The government’s role has principally been that of a supplier. Kar says this approach has led to supply of a large number of toilets which have crossed the number of households requiring toilets. “If one counts the toilets supplied under all the central and state programmes in the past 30 years, it is a tsunami of toilets that India faces with the SBA too willing to achieve its target.”

The present target for total sanitation under SBA is to construct 65,000 toilets every day, says Kar. To ensure this, the subsidy has been increased three to four times. Earlier it was '7,500 per household, whereas now it is '12,000 per household.
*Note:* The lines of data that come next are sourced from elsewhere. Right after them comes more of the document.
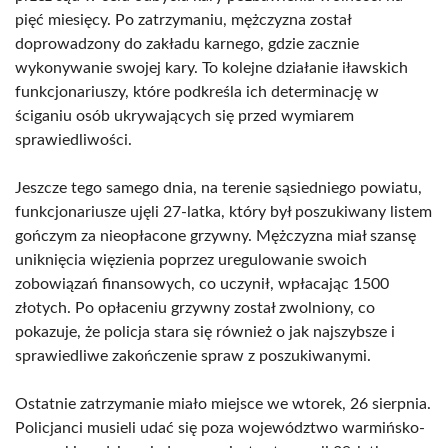
pięć miesięcy. Po zatrzymaniu, mężczyzna został
doprowadzony do zakładu karnego, gdzie zacznie
wykonywanie swojej kary. To kolejne działanie iławskich
funkcjonariuszy, które podkreśla ich determinację w
ściganiu osób ukrywających się przed wymiarem
sprawiedliwości.
Jeszcze tego samego dnia, na terenie sąsiedniego powiatu,
funkcjonariusze ujęli 27-latka, który był poszukiwany listem
gończym za nieopłacone grzywny. Mężczyzna miał szansę
uniknięcia więzienia poprzez uregulowanie swoich
zobowiązań finansowych, co uczynił, wpłacając 1500
złotych. Po opłaceniu grzywny został zwolniony, co
pokazuje, że policja stara się również o jak najszybsze i
sprawiedliwe zakończenie spraw z poszukiwanymi.
Ostatnie zatrzymanie miało miejsce we wtorek, 26 sierpnia.
Policjanci musieli udać się poza województwo warmińsko-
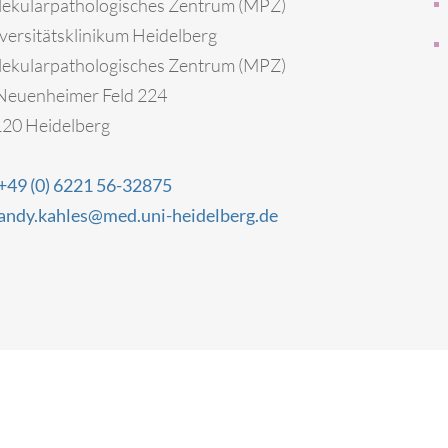
ekularpathologisches Zentrum (MPZ)
versitätsklinikum Heidelberg
ekularpathologisches Zentrum (MPZ)
Neuenheimer Feld 224
20 Heidelberg
+49 (0) 6221 56-32875
andy.kahles@med.uni-heidelberg.de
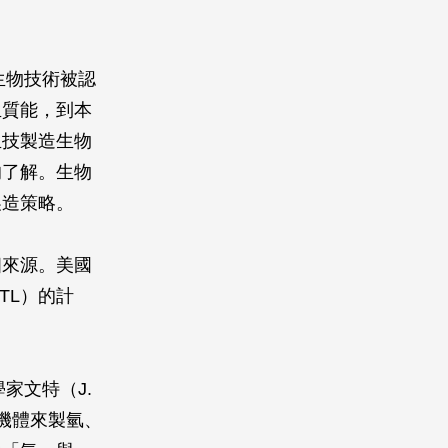
生物技術被認
生質能，到本
生技製造生物
的了解。生物
製造策略。
個來源。美國
GTL）的計
家文特（J.
有機體來製氫、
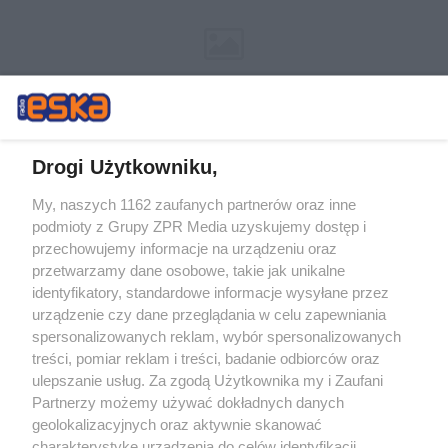
Drogi Użytkowniku,
My, naszych 1162 zaufanych partnerów oraz inne
Żaden utwór zamieszczony w serwisie nie może być powielany i
podmioty z Grupy ZPR Media uzyskujemy dostęp i
rozpowszechniany lub dalej rozpowszechniany w jakikolwiek sposób (w
tym także elektroniczny lub mechaniczny) na jakimkolwiek polu
przechowujemy informacje na urządzeniu oraz
eksploatacji w jakiejkolwiek formie, włącznie z umieszczaniem w
przetwarzamy dane osobowe, takie jak unikalne
Internecie bez pisemnej zgody właściciela praw. Jakiekolwiek użycie lub
identyfikatory, standardowe informacje wysyłane przez
wykorzystanie utworów w całości lub w części z naruszeniem prawa,
tzn. bez właściwej zgody, jest zabronione pod groźbą kary i może być
urządzenie czy dane przeglądania w celu zapewniania
ścigane prawnie.
spersonalizowanych reklam, wybór spersonalizowanych
treści, pomiar reklam i treści, badanie odbiorców oraz
ulepszanie usług. Za zgodą Użytkownika my i Zaufani
Partnerzy możemy używać dokładnych danych
geolokalizacyjnych oraz aktywnie skanować
charakterystykę urządzenia do celów identyfikacji.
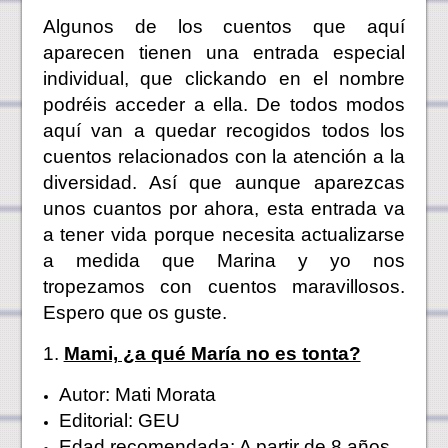
Algunos de los cuentos que aquí
aparecen tienen una entrada especial
individual, que clickando en el nombre
podréis acceder a ella. De todos modos
aquí van a quedar recogidos todos los
cuentos relacionados con la atención a la
diversidad. Así que aunque aparezcas
unos cuantos por ahora, esta entrada va
a tener vida porque necesita actualizarse
a medida que Marina y yo nos
tropezamos con cuentos maravillosos.
Espero que os guste.
1.
Mami, ¿a qué María no es tonta?
Autor: Mati Morata
Editorial: GEU
Edad recomendada: A partir de 8 años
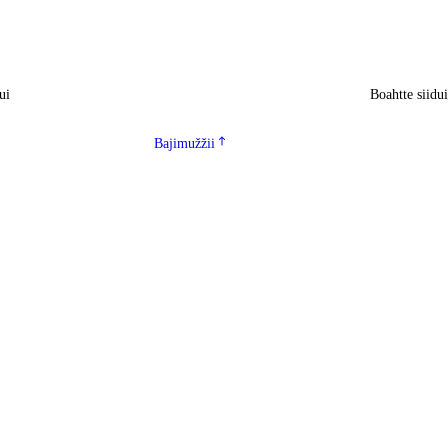
ui
Boahtte siidu
Bajimužžii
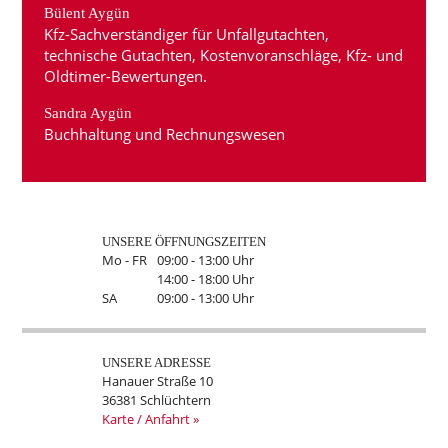
Bülent Aygün
Kfz-Sachverständiger für Unfallgutachten,
technische Gutachten, Kosten­vor­anschläge, Kfz- und
Oldtimer-Bewertungen.
Sandra Aygün
Buchhaltung und Rechnungswesen
UNSERE ÖFFNUNGSZEITEN
Mo - FR
09:00 - 13:00 Uhr
14:00 - 18:00 Uhr
SA
09:00 - 13:00 Uhr
UNSERE ADRESSE
Hanauer Straße 10
36381 Schlüchtern
Karte / Anfahrt »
The outcome of all these supply-driven programmes has also been much the same. Open defecation continues.

Kar cites the census findings of 2011. It indicates that 70 million toilets are missing. Where did they disappear? he asks. It points to something. But no one is willing to look into it or learn a lesson, says Kar. Besides, 600 million people still defecate in the open as per the census, he adds. So what happened to the toilets? Shouldn’t someone look at the fate of toilets that are already there through government subsidies? Kar asks.

Where India stands

Year Population (in crore) Open defecation (unimproved) in urban areas (in population %) Open defecation (unimproved) in rural areas (in population %) Open defecation (unimproved) all over (in population %)
1990 86.88 29 91 75
2015 128.23 10 61 44

In October, a workshop called Journey to Zero was held in Dhaka, in preparation for the sixth conference of South Asian Conference on Sanitation (SACOSAN). Kar, who was invited at the workshop, said that India spends one of the highest amounts on sanitation each year. But it has the largest number of people who practise open defecation.
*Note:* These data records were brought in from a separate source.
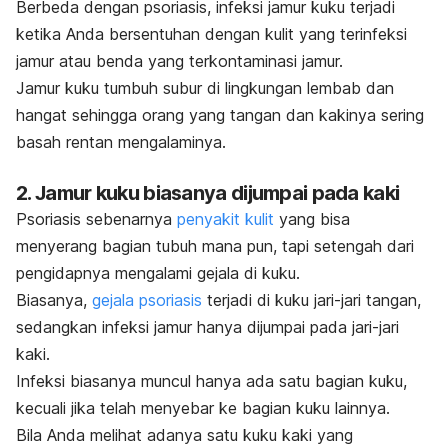
Berbeda dengan psoriasis, infeksi jamur kuku terjadi
ketika Anda bersentuhan dengan kulit yang terinfeksi
jamur atau benda yang terkontaminasi jamur.
Jamur kuku tumbuh subur di lingkungan lembab dan
hangat sehingga orang yang tangan dan kakinya sering
basah rentan mengalaminya.
2. Jamur kuku biasanya dijumpai pada kaki
Psoriasis sebenarnya
penyakit kulit
yang bisa
menyerang bagian tubuh mana pun, tapi setengah dari
pengidapnya mengalami gejala di kuku.
Biasanya,
gejala psoriasis
terjadi di kuku jari-jari tangan,
sedangkan infeksi jamur hanya dijumpai pada jari-jari
kaki.
Infeksi biasanya muncul hanya ada satu bagian kuku,
kecuali jika telah menyebar ke bagian kuku lainnya.
Bila Anda melihat adanya satu kuku kaki yang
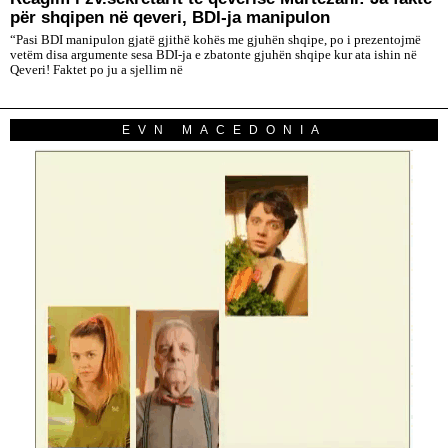
për shqipen në qeveri, BDI-ja manipulon
“Pasi BDI manipulon gjatë gjithë kohës me gjuhën shqipe, po i prezentojmë
vetëm disa argumente sesa BDI-ja e zbatonte gjuhën shqipe kur ata ishin në
Qeveri! Faktet po ju a sjellim në
EVN MACEDONIA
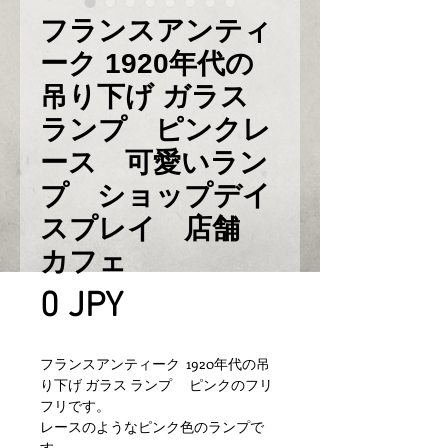
フランスアンティ
ーク 1920年代の
吊り下げ ガラス
ランプ ピンクレ
ース 可愛いラン
プ ショップデイ
スプレイ 店舗
カフェ
Prix
0 JPY
フランスアンティーク 1920年代の吊
り下げ ガラス ランプ ピンクのフリ
フリです。
レースのようなピンク色のランプで
す。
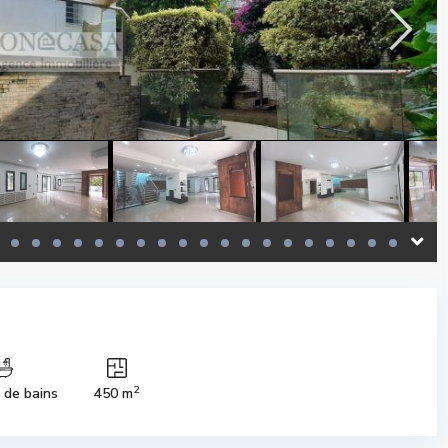
2
s de bains
450 m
Bangladesh adopted CLTS in 1999. Kar, who had then been working on participatory approaches to social problems, conceived this approach which was rooted in creating awareness about faecal contamination of food and motivating communities to analyse and map contamination of their food through open defecation. Bangladesh, under the guidance of Kar, decided to go for this approach. At that time only 33 percent people in Bangladesh had access to toilets.
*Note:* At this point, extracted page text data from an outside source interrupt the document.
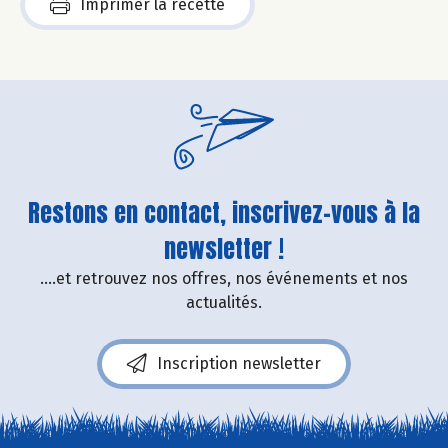
Imprimer la recette
Restons en contact, inscrivez-vous à la
newsletter !
....et retrouvez nos offres, nos événements et nos
actualités.
Inscription newsletter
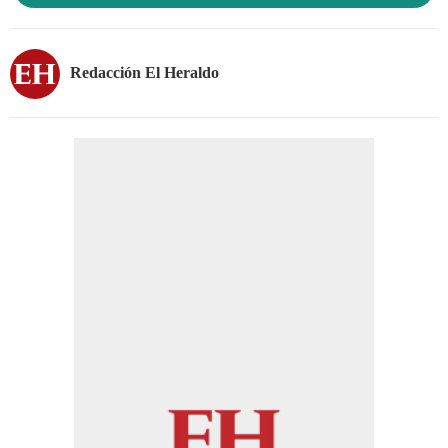
Redacción El Heraldo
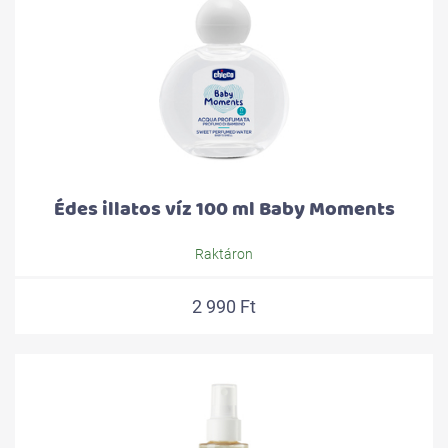
Édes illatos víz 100 ml Baby Moments
Raktáron
2 990 Ft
Dhaka which hosted the first SACOSAN conference in 2003 will host the sixth summit next year in January. And it is expected that Dhaka will declare itself to be open defecation-free there.

Kar cites the example of Bangladesh to show that it is not the want of wealth that hinders total sanitation. When Bangladesh started its journey to total sanitation in 1999, it was the third poorest nation, as per UNDP. But according to the joint monitoring program progress report on sanitation and drinking water (2015) by WHO and UNICEF, Bangladesh has already achieved 99 percent of the total sanitation target as well as part of goal seven of millennium development goals, which is total sanitation.

India has taken the political decision to stick to wrong decisions despite knowing that they never worked, says Kar. The only state which tried to shift to CLTS was Himachal Pradesh in 2006, and it was a success. But the state government later went back to the subsidy driven approach. Today no state has the courage to defy the centre as they fear that subsidy would be denied to them and they would lose out financially. Besides, every government loves subsidies. It is a known fact and Kar blames this primarily for government’s bias towards subsidy-based approach and its failure to wipe out open defecation.

“CLTS is no rocket science. The whole world has understood it. If you don’t change behaviour, then you won’t use a toilet even if you have one,” says Kar. The numbers say it all. The money allocated for sanitation year after year has said it all. Unfortunately, policy makers who need to realise the futility of their efforts and expenditure refuse to wake up.